The best things to tell someone who is just being introduced to a subject may be the same things you would tell someone who has struggled with it. An overview of what it’s all about, giving the big picture without getting tangled up in details, can help anyone.

Trigonometry is typically introduced using right triangles, and that’s where Doctor Ian goes:

When you have a right triangle, 

           
          /|
         /b|
     C  /  |
       /   |  A
      /    |
     /_a___|
        B

there are basically five things that you can know about it: the lengths of the sides (A, B, and C), and the measures of the acute angles (a and b). The third angle is always 90 degrees because it's a right triangle.

If you know two of the sides, you can use the Pythagorean theorem to find the other side:

  A = sqrt(C^2 - B^2)

  B = sqrt(C^2 - A^2)

  C = sqrt(A^2 + B^2)

And if you know either angle, a or b, you can subtract it from 90 to get the other one:

  a + b = 90

Note that his notation is the opposite of what we usually see; he is using upper-case letters for lengths of sides, and lower-case letters for angles. A more typical picture would look like this:

But this is just a common convention, not a mathematical necessity.

The Pythagorean Theorem and the sum of angles allow you to find a missing side from two given sides, or a missing angle from two given angles (one being 90°). Where trigonometry proper is needed is to handle relationships between sides and angles, mixing the two together.

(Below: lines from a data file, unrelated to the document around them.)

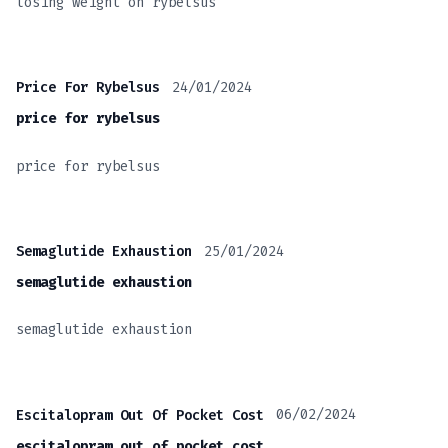
losing weight on rybelsus
24/01/2024
Price For Rybelsus
price for rybelsus
price for rybelsus
25/01/2024
Semaglutide Exhaustion
semaglutide exhaustion
semaglutide exhaustion
06/02/2024
Escitalopram Out Of Pocket Cost
escitalopram out of pocket cost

Trigonometric functions (ratios)

But what if you know the sides and you want to know the angles?  Or you know an angle and a side and you want to know the other sides? 

Well, here is the central insight of trigonometry: If you multiply all the sides of a right triangle by the same number (k), you get a triangle that is a different size, but which has the same angles:

                          /|
                         /b|
                        /  |
        /|        k*C  /   | k*A
       /b|            /    |
   C  /  |           /     |         k*A   A
     /   |  A       /      |         --- = -, etc.
    /    |         /       |         k*B   B
   /_a___|        /__a_____|
      B              k*B

Why is that interesting?  Well, it means that if you know the _ratio_ of any two sides, it tells you what the angles are.

That is, similar triangles have the same angles, and the same ratios of sides; so the angles determine what the ratios will be, and the ratios determine what the angles will be. But in most cases, it doesn’t actually tell you what they are, until you use trigonometry!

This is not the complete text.